Peruvian farmers & workers aren’t on this planet to serve as chattel for multinationals & they do not serve that role compliantly–which is why police repression is so severe in Peru. As long as there is continuing resistance to mining in Peru, there is hope. Our fullest solidarity with that resistance.

Photo is Peruvian riot police in La Pampa after one of their recent wrecking operations against wildcat mines whilst their comrades-in-arms defend the “legal” mines.

(Photo by Ernesto Benavides/AFP/Getty Images)

Japanese protest against re-militarizing

Japan

There have been protests of thousands for weeks against new military legislation being railroaded through the Japanese parliament. The proposed law would reverse Article 9 in the constitution outlawing the use of military for war. It’s essentially a “no war” article. It isn’t a pacifist commitment but was imposed by the US occupying regime after Japan’s defeat in WWII.

The reversal of Article 9 has been in the works for a while. Part of the railroading is coming from the US who want to incorporate Japan into an offensive naval & troop force as US competition with China heats up in the South China Sea & the proposed Trans-Pacific Partnership goes into effect. There is no shyness about acknowledging all this in the media. Forbes, a voice of US capitalism, & other media sources lay it out quite bluntly.

The question is, what does Japan have to gain from re-militarizing since, even with US military aid, costs & affects on society will be immense? There are no glib answers to that. Japan is not an impoverished country but one of the strongest economies in the world.
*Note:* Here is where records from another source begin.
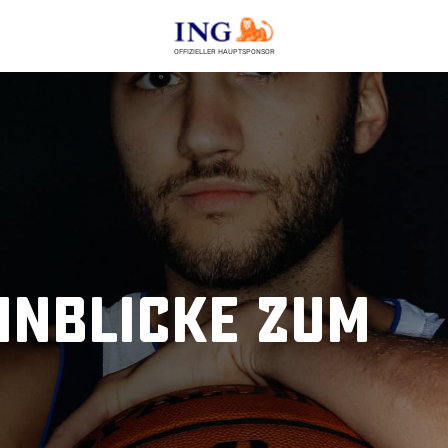
OFFIZIELLER HAUPTSPONSOR
inblicke zum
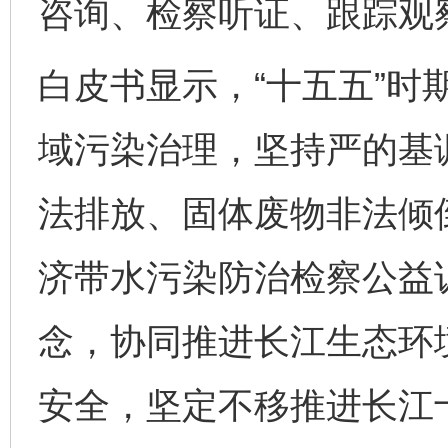
咨询、检察听证、跟踪观
白皮书显示，“十五五”时
域污染治理，坚持严的基
法排放、固体废物非法倾
济带水污染防治检察公益
念，协同推进长江生态环
安全，坚定不移推进长江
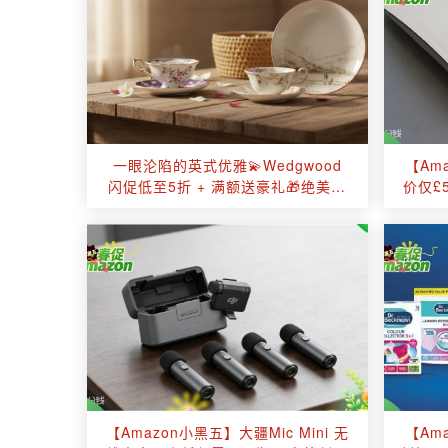
一眼沦陷的英式优雅💫Wedgwood
【Am
闪促低至5折 + 满额送豪礼🎁绝美联
价仅£
名餐具速抢🔥
【Amazon小黑五】大疆Mic Mini 无
【Am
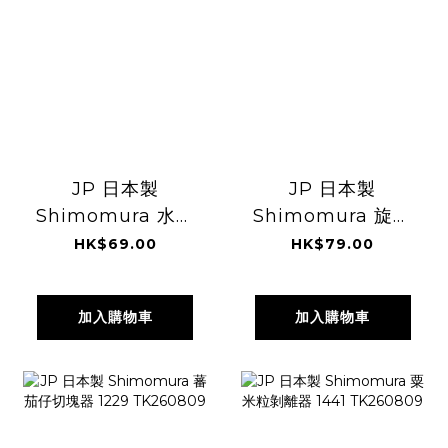
JP 日本製
JP 日本製
Shimomura 水蜜
Shimomura 旋轉
桃蕃茄薄皮刮皮器
壓蒜神器 0246
HK$69.00
HK$79.00
0796 TK260809
TK260809
加入購物車
加入購物車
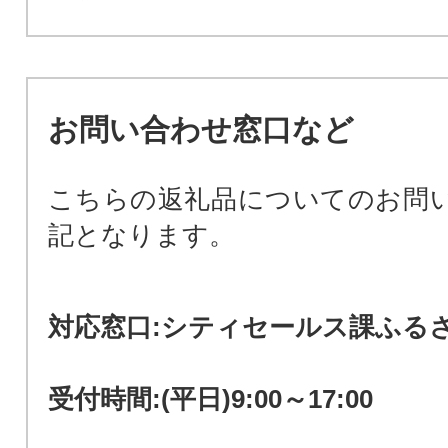
お問い合わせ窓口など
こちらの返礼品についてのお問
記となります。
対応窓口:シティセールス課ふる
受付時間:(平日)9:00～17:00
It is however facing economic, social, & political crises like every other neoliberal capitalist country. They’re not re-militarizing only to address regional conflicts with Korea or only to buttress US military might but because war is inherent to capitalism. The need is built into the system to try to resolve its internal crises & volatilities–like Fukushima–through war. There’s an economy to war that serves the ruling elite but devastates the lives of working people.

These protesters in Tokyo are denouncing the proposed militarization of Japan. Why should they send their young people abroad to fight when their real dispute is with their own regime?
Our fullest solidarity with them.

(Photo by Thomas Peter/Reuters)

Hillary Clinton the money-grubber

Hillary Clinton who earns between $200,000 & $300,000 for one of her wooden speeches & has all sorts of conditions attached (like private jet & full rights to the video), declines to endorse a raise in the federal minimum wage from $7.25 to $15.00 an hour. And she still has the chutzpah to play the populist card.